No need to have everything be bespoke. With a simple pipe kit yoi could make incredible networks. It will save lots of time in the long run, especially when it comes to the rest of production (uvs, baking, materials, export etc)
4:11 what’s name of the assets library?
Thank you Sir.
That's not the best solution, not very flexible. After years of modeling i concluded that geo nodes are the best for this. In my case I use verts with two modifiers - bevel on verts and geonode with simple set of nodes that i've made myself, it basically takes verts, converts them into curve, then back to mesh, and with that it gives round profile. Very simple and flexible. Only issue that i want to adress is uv generation
What material library do you use?
Good sharing, nice work
1:11 right click menu has the option too
awesome tutorial. easy to understand and follow along. what material assets are you useing there?
i can tell theres a kid whos holding up the urge to type the nerd emoji
question how do you add a single vertex point? can't find the answer online
@@oyyoboi6716 enable the “mesh extras” addons in the addons tab, for 4.2 you might have to install it via extensions, not sure as I haven’t updated yet, once you’ve enabled that the single vert option should appear in the add object dropdown
you could also just add a plane and remove 3 of the vertices, then you'll be left with a single vertex point
Made a plane and put merge at center and that worked :)
Thank you!
Saved lots of time with this method
how are you bringing up all those materials?
I have them set up in my asset browser
When doing this, the pipes blender makes are not circular, but oval-shaped. I have an edge loop which i am trying to convert to a Pipe this way. Any ideas?
Edit: Figured it out. Shape keys were wonky from using scale in constraints to modify the base object. Seems they were inherited from the object when converted to a 3D curve. Applied Scale and worked.
If you’re getting odd or unexpected deforms in edit mode object mode transforms are usually the suspect
2:07 What?
Thanks for the video! Where can I get these materials that you applied to the piping?
@@arte3dslideshow85 they’re from ambient CG and are totally free including for commercial use!
Tell me where you get all these PBR textures, I need them for real, but can;t find a solid reliable website
He wrote he took free ones from 'ambient CG' website.
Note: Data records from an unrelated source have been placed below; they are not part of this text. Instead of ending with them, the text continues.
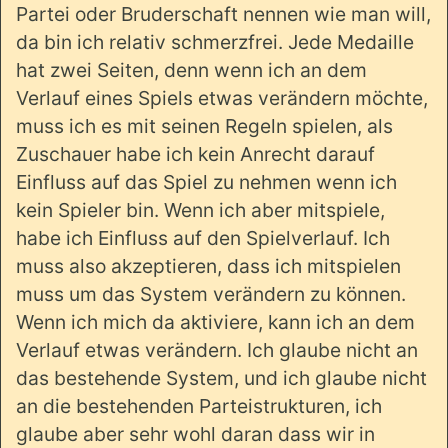
Partei oder Bruderschaft nennen wie man will,
da bin ich relativ schmerzfrei. Jede Medaille
hat zwei Seiten, denn wenn ich an dem
Verlauf eines Spiels etwas verändern möchte,
muss ich es mit seinen Regeln spielen, als
Zuschauer habe ich kein Anrecht darauf
Einfluss auf das Spiel zu nehmen wenn ich
kein Spieler bin. Wenn ich aber mitspiele,
habe ich Einfluss auf den Spielverlauf. Ich
muss also akzeptieren, dass ich mitspielen
muss um das System verändern zu können.
Wenn ich mich da aktiviere, kann ich an dem
Verlauf etwas verändern. Ich glaube nicht an
das bestehende System, und ich glaube nicht
an die bestehenden Parteistrukturen, ich
glaube aber sehr wohl daran dass wir in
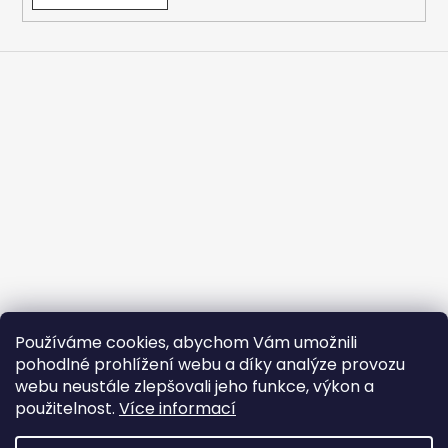
Používáme cookies, abychom Vám umožnili
pohodlné prohlížení webu a díky analýze provozu
webu neustále zlepšovali jeho funkce, výkon a
použitelnost.
Více informací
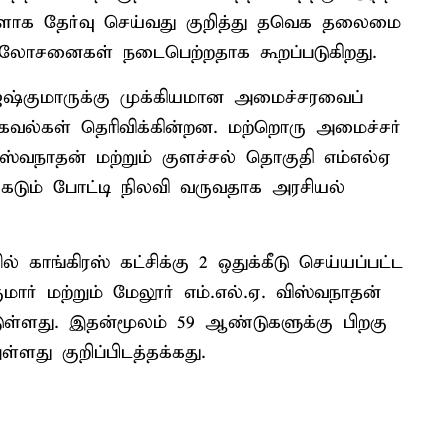
களாக தேர்வு செய்வது குறித்து தவெக தலைமை
ஆலோசனைகள் நடைபெற்றதாக கூறப்படுகிறது.
ஜேஷ்குமாருக்கு முக்கியமான அமைச்சரவைப்
தகவல்கள் தெரிவிக்கின்றன. மற்றொரு அமைச்சர்
ஸ்வநாதன் மற்றும் குளச்சல் தொகுதி எம்எல்ஏ
டும் போட்டி நிலவி வருவதாக அரசியல்
ாங்கிரஸ் கட்சிக்கு 2 ஒதுக்கீடு செய்யப்பட்ட
மார் மற்றும் மேலூர் எம்.எல்.ஏ. விஸ்வநாதன்
டுள்ளது. இதன்மூலம் 59 ஆண்டுகளுக்கு பிறகு
ளது குறிப்பிடத்தக்கது.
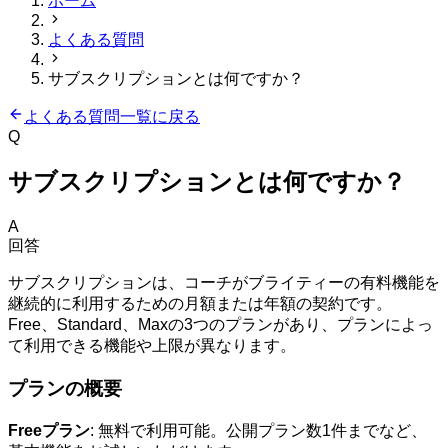
ホーム
よくある質問
サブスクリプションとは何ですか？
よくある質問一覧に戻る
Q
サブスクリプションとは何ですか？
A
回答
サブスクリプションは、コーチがブライティーの有料機能を
継続的に利用するための月額または年額の契約です。
Free、Standard、Maxの3つのプランがあり、プランによっ
て利用できる機能や上限が異なります。
プランの概要
Freeプラン
:
無料で利用可能。公開プラン数1件までなど、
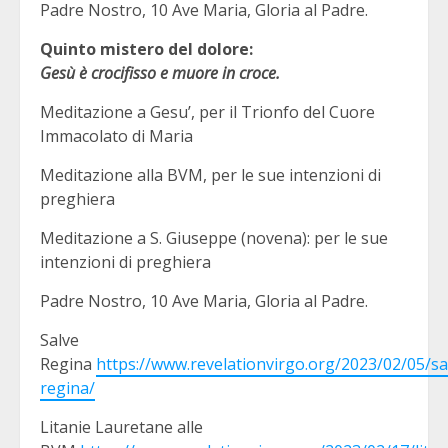
Padre Nostro, 10 Ave Maria, Gloria al Padre.
Quinto mistero del dolore:
Gesù è crocifisso e muore in croce.
Meditazione a Gesu’, per il Trionfo del Cuore
Immacolato di Maria
Meditazione alla BVM, per le sue intenzioni di
preghiera
Meditazione a S. Giuseppe (novena): per le sue
intenzioni di preghiera
Padre Nostro, 10 Ave Maria, Gloria al Padre.
Salve
Regina
https://www.revelationvirgo.org/2023/02/05/sa
regina/
Litanie Lauretane alle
what veesion of blender is this?
2:05 - HOW?
He deleted the faces, then extruded the edges, then filled the space between those. Not really sure if you can do that safely enough without it trying to connect wrong ones. You can just extrude faces along normals to do the same.
@@ShadeAKAhayate thank you!
Have you done it? @@oskarpalasz
Someone can tell me why when i extrude the vert it follow the axis and when i extrude it again he is not ?
You've gotta use the key corresponding to the axis you want to extrude on with each extrusion, so each time you run extrude you have to press x y or z to lock that axis
@@bytedozer yes but sometimes i press Z but it follow the Z and Y axis for some reason (i dont press shift) thanks for the answer anyway
good vid but you left out a lot of steps and shortcuts
Close up those welds on the flanges look awful. I wonder if there is a addon for blender for adding in realistic looking welds.
A "stackodimes" plugin would be pretty awesome
I really think you need to do that a bit faster. Almost lost me there. 😂
Terrible video went way too fast and cut out crucial parts
Thinking there is only one way to accomplish something is a sign of stupidity and uselessness.